Fall 19 von "Freude für alle"
"Dramatische Entwicklung" bei den Tafeln um Nürnberg: Weniger Spenden, mehr Bedürftige - das hilft
Fünf Euro kostet eine vorgepackte Papiertüte in den Rewe-Supermärkten im Nürnberger Land, mit der Menschen die örtliche Tafel unterstützen können. Die Tüte mit den Lebensmitteln nehmen, aufs Kassenband legen, bezahlen und danach in einen Behälter stellen. So einfach ist es.
Oder eben nicht - für immer mehr Menschen. Es sind in diesem Jahr nur halb so viele Tüten bei der Tafel angekommen wie in 2022, als es schon eine Halbierung im Vergleich zu 2021 gab, sagt Thomas Menneckemeyer, Vorstandsmitglied der Tafel im Nürnberger Land. Der 42-Jährige vermutet, dass wegen der Inflation die Menschen stärker auf ihr Geld achten müssen.
Gerät das System Tafel ins Wanken?
Der Rückgang ist nicht nur bei den Tüten groß. Auch sonst bekommen die Tafeln immer weniger Lebensmittel von Supermärkten gespendet. "Es ist eine dramatische Entwicklung", sagt Menneckemeyer. Lange Zeit war es ein eingespieltes System: Was abzulaufen droht, geht an die gemeinnützigen Organisationen in ganz Deutschland, die es wiederum an Bedürftige ausgeben. Gerät es nun ins Wanken?
Im Nürnberger Land gibt es seit 23 Jahren eine Tafel, heute versorgt sie über neun Ausgabestellen knapp 3000 Menschen in gut 1300 Haushalten. Zum Vergleich: Bei den sechs Verteilstellen der Tafel in der Stadt Nürnberg, betrieben vom Roten Kreuz, gehen Nahrungsmittel und andere wichtige Güter für insgesamt bis zu 8500 Empfänger über die Theken. Abholberechtigt sind alle, die mit ihrem Einkommen ein bestimmtes Niveau unterschreiten.
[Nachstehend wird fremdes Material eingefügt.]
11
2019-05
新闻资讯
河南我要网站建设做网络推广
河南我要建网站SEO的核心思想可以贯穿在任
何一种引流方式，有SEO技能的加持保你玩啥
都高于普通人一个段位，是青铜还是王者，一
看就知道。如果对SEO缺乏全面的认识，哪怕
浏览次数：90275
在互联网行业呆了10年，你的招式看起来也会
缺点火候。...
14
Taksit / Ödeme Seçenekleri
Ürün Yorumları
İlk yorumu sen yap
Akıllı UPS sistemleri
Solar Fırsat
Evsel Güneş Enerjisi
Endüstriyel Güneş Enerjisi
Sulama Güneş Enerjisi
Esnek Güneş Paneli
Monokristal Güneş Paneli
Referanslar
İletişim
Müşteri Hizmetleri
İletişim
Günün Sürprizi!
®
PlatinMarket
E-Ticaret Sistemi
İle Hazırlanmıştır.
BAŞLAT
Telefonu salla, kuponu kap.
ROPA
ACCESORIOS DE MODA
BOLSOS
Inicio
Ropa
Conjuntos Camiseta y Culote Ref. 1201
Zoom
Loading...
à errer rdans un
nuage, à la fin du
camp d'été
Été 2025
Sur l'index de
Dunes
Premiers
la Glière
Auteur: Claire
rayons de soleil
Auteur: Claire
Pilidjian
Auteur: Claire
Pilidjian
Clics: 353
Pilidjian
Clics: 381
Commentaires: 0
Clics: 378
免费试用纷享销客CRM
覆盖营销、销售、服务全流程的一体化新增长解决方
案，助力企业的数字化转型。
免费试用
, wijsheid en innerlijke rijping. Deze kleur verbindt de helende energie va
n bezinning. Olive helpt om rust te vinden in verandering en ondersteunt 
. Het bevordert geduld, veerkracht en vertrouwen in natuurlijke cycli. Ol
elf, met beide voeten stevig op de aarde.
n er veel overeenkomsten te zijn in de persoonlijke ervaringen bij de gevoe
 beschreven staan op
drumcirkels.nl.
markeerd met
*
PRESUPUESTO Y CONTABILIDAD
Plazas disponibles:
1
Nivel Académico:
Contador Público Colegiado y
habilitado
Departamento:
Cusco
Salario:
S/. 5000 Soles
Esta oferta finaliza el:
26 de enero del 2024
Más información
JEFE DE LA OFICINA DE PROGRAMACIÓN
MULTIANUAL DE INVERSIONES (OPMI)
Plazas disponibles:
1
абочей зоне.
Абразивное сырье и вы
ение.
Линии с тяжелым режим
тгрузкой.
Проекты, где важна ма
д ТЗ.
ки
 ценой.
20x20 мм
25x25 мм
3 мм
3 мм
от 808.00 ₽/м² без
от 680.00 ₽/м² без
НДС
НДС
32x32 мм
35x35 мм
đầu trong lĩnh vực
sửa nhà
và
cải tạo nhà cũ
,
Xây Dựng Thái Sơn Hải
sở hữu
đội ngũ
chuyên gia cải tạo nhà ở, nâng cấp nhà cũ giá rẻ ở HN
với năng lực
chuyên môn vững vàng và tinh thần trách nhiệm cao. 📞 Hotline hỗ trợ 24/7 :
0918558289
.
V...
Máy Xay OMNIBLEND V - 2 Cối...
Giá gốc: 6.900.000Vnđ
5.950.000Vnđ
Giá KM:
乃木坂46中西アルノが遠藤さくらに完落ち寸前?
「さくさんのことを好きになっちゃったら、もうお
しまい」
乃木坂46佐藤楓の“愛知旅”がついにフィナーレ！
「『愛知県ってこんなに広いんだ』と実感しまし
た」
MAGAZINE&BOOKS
Drehscheibe für das Nürnberger Land ist ein Lager in Feucht mit 56 Palettenstellplätzen. "Die waren normalerweise immer voll", so Frank Zöcklein, der bei der Tafel für die Logistik zuständig ist. Jetzt klaffen große Lücken, trotz der Tütenaktion. Zöcklein spricht von einer Halbierung der Spenden in den vergangenen drei Jahren. Er erklärt es sich so: "Die Leute haben sich durch Corona daran gewöhnt, dass Regale mal leer sind." Rewe, Edeka, Lidl und Co könnten deshalb knapper kalkulieren.
"Es gibt mehr Abholer als Ware"
"Prinzipiell ist es eine gute Entwicklung, wenn Supermärkte besser wirtschaften", sagt Vorstandsmitglied Menneckemeyer. Es sei oberste Maxime der Tafeln, die Verschwendung von Nahrung einzudämmen. Nur bleibe dann eben weniger für Bedürftige über, deren Zahl wegen der Teuerungen obendrein noch steigt. "Es gibt mehr Abholer als Ware" - Wartelisten und weniger Lebensmittel pro Person sind die Folge.
Was tun? Menneckemeyer appelliert an die Politik, Armut zu bekämpfen. Außerdem freut er sich über Lebensmittelspenden von Privatpersonen, zum Beispiel wer haltbare Konserven schon länger ungenutzt im Keller liegen hat. Der Logistiker Zöcklein sieht die Lebensmittelproduzenten in der Pflicht: "Es wird immer noch so viel weggeschmissen." Ein Gesetz gegen das Wegwerfen wie in Frankreich fände er gut.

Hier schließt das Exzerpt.